The translesion DNA polymerase θ plays a dominant role in immunoglobulin gene somatic hypermutation

Abstract
Immunoglobulin (Ig) somatic hypermutation (SHM) critically underlies the generation of high‐affinity antibodies. Mutations can be introduced by error‐prone polymerases such as polymerase ζ (Rev3), a mispair extender, and polymerase η, a mispair inserter with a preference for dA/dT, while repairing DNA lesions initiated by AID‐mediated deamination of dC to yield dU:dG mismatches.
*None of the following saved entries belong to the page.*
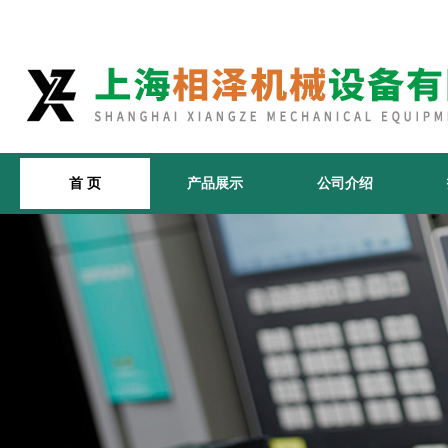
首 页
产品展示
公司介绍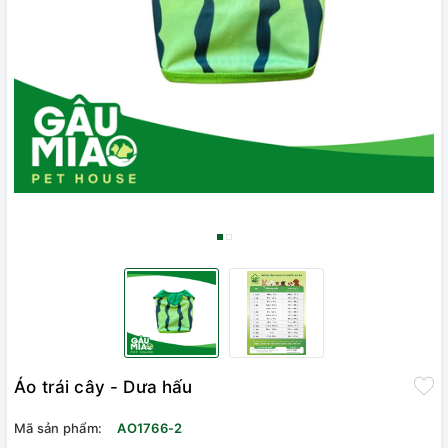
Áo trái cây - Dưa hấu
Mã sản phẩm:
AO1766-2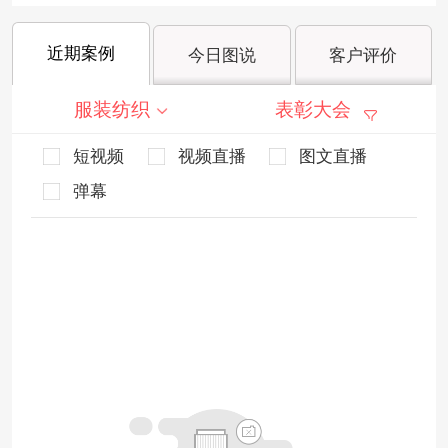
近期案例
今日图说
客户评价
服装纺织
表彰大会
短视频
视频直播
图文直播
弹幕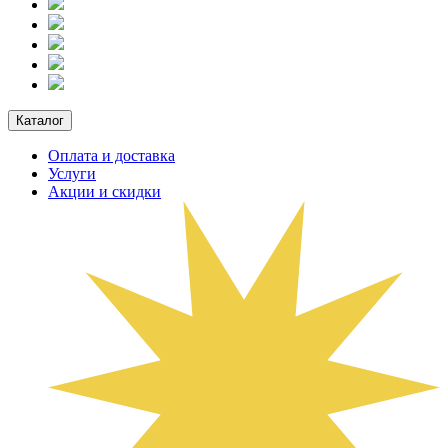
Каталог
Оплата и доставка
Услуги
Акции и скидки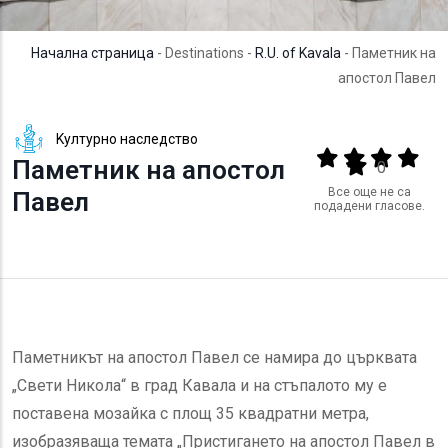
Начална страница
- Destinations -
R.U. of Kavala
- Паметник на
апостол Павел
Kултурно наследство
Output format
(star)
(star)
(star)
(star
Паметник на апостол
(star)
0
Все още не са
Павел
подадени гласове.
Паметникът на апостол Павел се намира до църквата
„Свети Никола“ в град Кавала и на стъпалото му е
поставена мозайка с площ 35 квадратни метра,
изобразяваща темата „Пристигането на апостол Павел в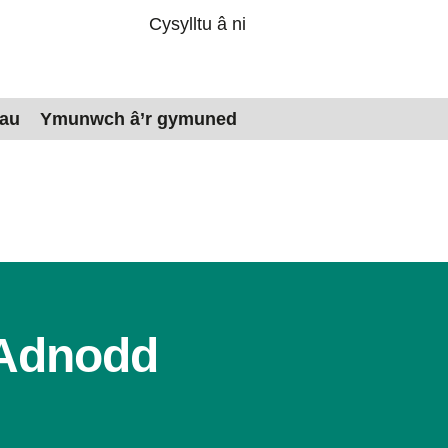
Cysylltu â ni
dau
Ymunwch â’r gymuned
 Adnodd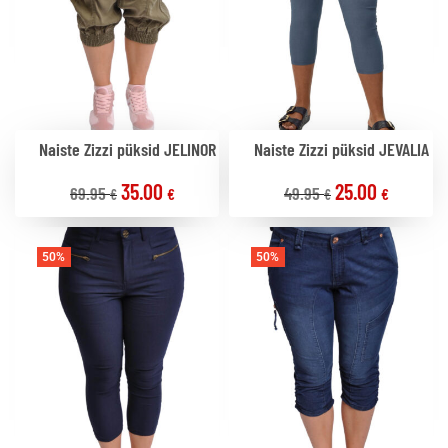
Naiste Zizzi püksid JELINOR
Naiste Zizzi püksid JEVALIA
35.00
25.00
69.95
49.95
€
€
€
€
50%
50%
The partial impairment of SHM observed in the absence of these polymerases led us to hypothesize a main role for another translesion DNA polymerase. Here, we show that deletion in C57BL/6J mice of the translesion polymerase θ, which possesses a dual nucleotide mispair inserter–extender function, results in greater than 60% decrease of mutations in antigen‐selected V186.2DJH transcripts and greater than 80% decrease in mutations in the Ig H chain intronic JH4‐iEμ sequence, together with significant alterations in the spectrum of the residual mutations. Thus, polymerase θ plays a dominant role in SHM, possibly by introducing mismatches while bypassing abasic sites generated by UDG‐mediated deglycosylation of AID‐effected dU, by extending DNA past such abasic sites and by synthesizing DNA during dU:dG mismatch repair.